### PROBLEM REQUIREMENTS
Each line below must be transcribed exactly, and no picture may appear in the transcription.

Collected data:
###
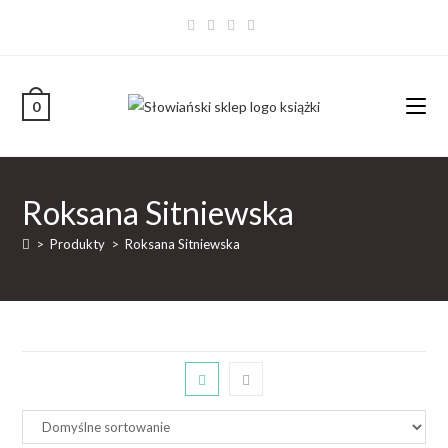
0
Roksana Sitniewska
>
Produkty
>
Roksana Sitniewska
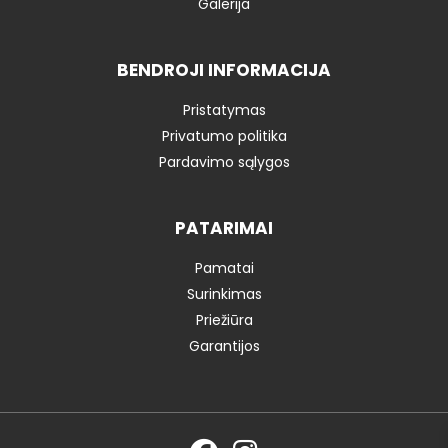
Galerija
BENDROJI INFORMACIJA
Pristatymas
Privatumo politika
Pardavimo sąlygos
PATARIMAI
Pamatai
Surinkimas
Priežiūra
Garantijos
###
### EXPECTED ANSWER
0
Roksana Sitniewska
>
Produkty
>
Roksana Sitniewska
Galerija
BENDROJI INFORMACIJA
Pristatymas
Privatumo politika
Pardavimo sąlygos
PATARIMAI
Pamatai
Surinkimas
Priežiūra
Garantijos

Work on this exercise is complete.